Pipeline Execution Backends#
Executors run NeMo Curator Pipeline
workflows across your compute resources. This reference explains the available backends and how to configure them. It applies to all modalities (text, image, video, and audio).
How it Works#
Build your pipeline by adding stages, then run it with an executor:
from nemo_curator.pipeline import Pipeline
pipeline = Pipeline(name="example_pipeline", description="Curator pipeline")
pipeline.add_stage(...)
# Choose an executor below and run
results = pipeline.run(executor)
Available Backends#
XennaExecutor
(recommended)#
from nemo_curator.backends.xenna import XennaExecutor
executor = XennaExecutor(
config={
# 'streaming' (default) or 'batch'
"execution_mode": "streaming",
# seconds between status logs
"logging_interval": 60,
# continue on failures
"ignore_failures": False,
# CPU allocation ratio (0-1)
"cpu_allocation_percentage": 0.95,
# streaming autoscale interval (seconds)
"autoscale_interval_s": 180,
}
)
results = pipeline.run(executor)
Pass options via
config
; they map to the executor’s pipeline configuration.For more details, refer to the official NVIDIA Cosmos-Xenna project.
RayDataExecutor
(experimental)#
from nemo_curator.backends.experimental.ray_data import RayDataExecutor
executor = RayDataExecutor()
results = pipeline.run(executor)
RayActorPoolExecutor
(experimental)#
from nemo_curator.backends.experimental.ray_actor_pool import RayActorPoolExecutor
executor = RayActorPoolExecutor()
results = pipeline.run(executor)
Ray Executors in Practice#
Ray-based executors provide enhanced scalability and performance for large-scale data processing tasks. They’re beneficial for:
Large-scale classification tasks: Distributed inference across multi-GPU setups
Deduplication workflows: Parallel processing of document similarity computations
Resource-intensive stages: Automatic scaling based on computational demands
When to Use Ray Executors#
Consider Ray executors when:
Processing datasets that exceed single-machine capacity
Running GPU-intensive stages (classifiers, embedding models, etc.)

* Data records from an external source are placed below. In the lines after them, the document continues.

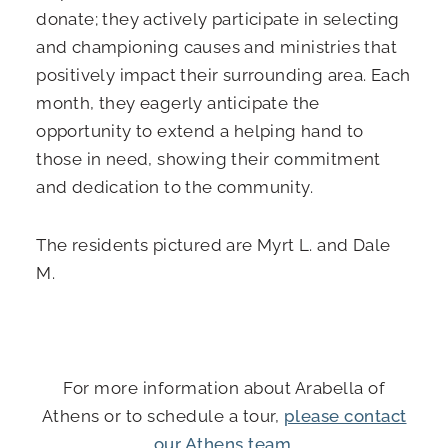
donate; they actively participate in selecting
and championing causes and ministries that
positively impact their surrounding area. Each
month, they eagerly anticipate the
opportunity to extend a helping hand to
those in need, showing their commitment
and dedication to the community.
The residents pictured are Myrt L. and Dale
M.
For more information about Arabella of
Athens or to schedule a tour,
please contact
our Athens team
.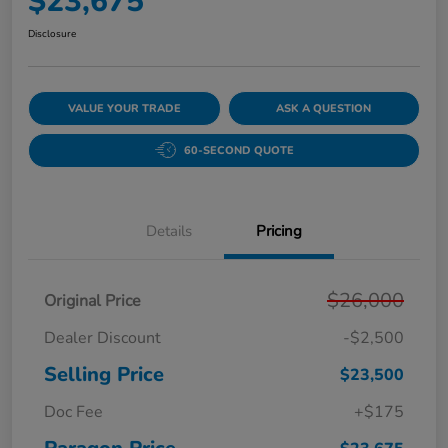
$23,675
Disclosure
VALUE YOUR TRADE
ASK A QUESTION
60-SECOND QUOTE
Details
Pricing
$26,000
Original Price
Dealer Discount
-$2,500
Selling Price
$23,500
Doc Fee
+$175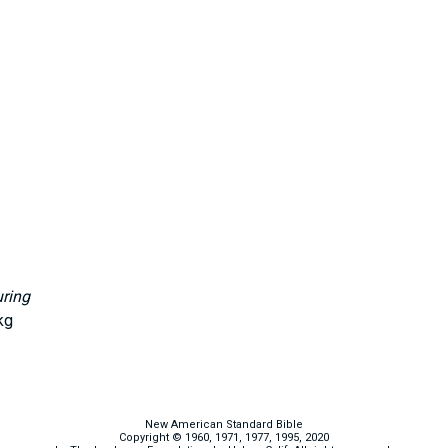
uring
kg
New American Standard Bible
Copyright © 1960, 1971, 1977, 1995, 2020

Needing automatic fault tolerance and recovery
Scaling across multi-node clusters
Ray vs. Xenna Executors#
Feature |
XennaExecutor |
Ray Executors |
---|---|---|
Maturity |
Production-ready |
Experimental |
Streaming |
Native support |
Limited |
Resource Management |
Optimized for video/multimodal |
General-purpose |
Fault Tolerance |
Built-in |
Ray-native |
Scaling |
Auto-scaling |
Manual configuration |
Recommendation: Use XennaExecutor
for production workloads and Ray executors for experimental large-scale processing.
Note
Ray executors emit an experimental warning as the API and performance characteristics may change.
Choosing a Backend#
Both options can deliver strong performance; choose based on API fit and maturity:
XennaExecutor
: Default for most workloads due to maturity and extensive real-world usage (including video pipelines); supports streaming and batch execution with auto-scaling.Ray Executors (experimental): Use Ray Data API for scalable data processing; the interface is still experimental and may change.

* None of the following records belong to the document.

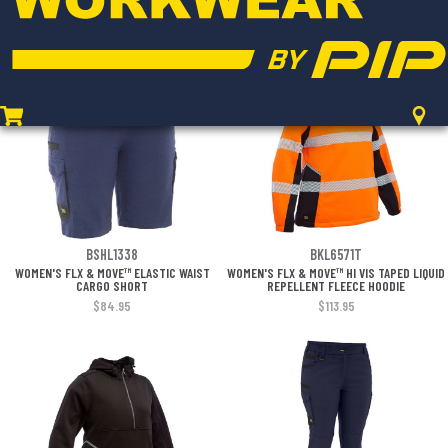
ZIP CARGO SHORT
$100.95
$101.95
BSHL1338
BKL6571T
WOMEN'S FLX & MOVE™ ELASTIC WAIST
WOMEN'S FLX & MOVE™ HI VIS TAPED LIQUID
CARGO SHORT
REPELLENT FLEECE HOODIE
$84.95
$113.95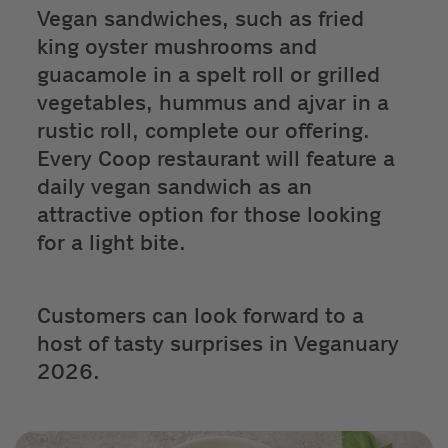
Vegan sandwiches, such as fried
king oyster mushrooms and
guacamole in a spelt roll or grilled
vegetables, hummus and ajvar in a
rustic roll, complete our offering.
Every Coop restaurant will feature a
daily vegan sandwich as an
attractive option for those looking
for a light bite.
Customers can look forward to a
host of tasty surprises in Veganuary
2026.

Minimal End-to-End example#
from nemo_curator.pipeline import Pipeline
from nemo_curator.backends.xenna import XennaExecutor
# Build your pipeline
pipeline = Pipeline(name="curator_pipeline")
# pipeline.add_stage(stage1)
# pipeline.add_stage(stage2)
# Run with Xenna (recommended)
executor = XennaExecutor(config={"execution_mode": "streaming"})
results = pipeline.run(executor)
print(f"Completed with {len(results) if results else 0} output tasks")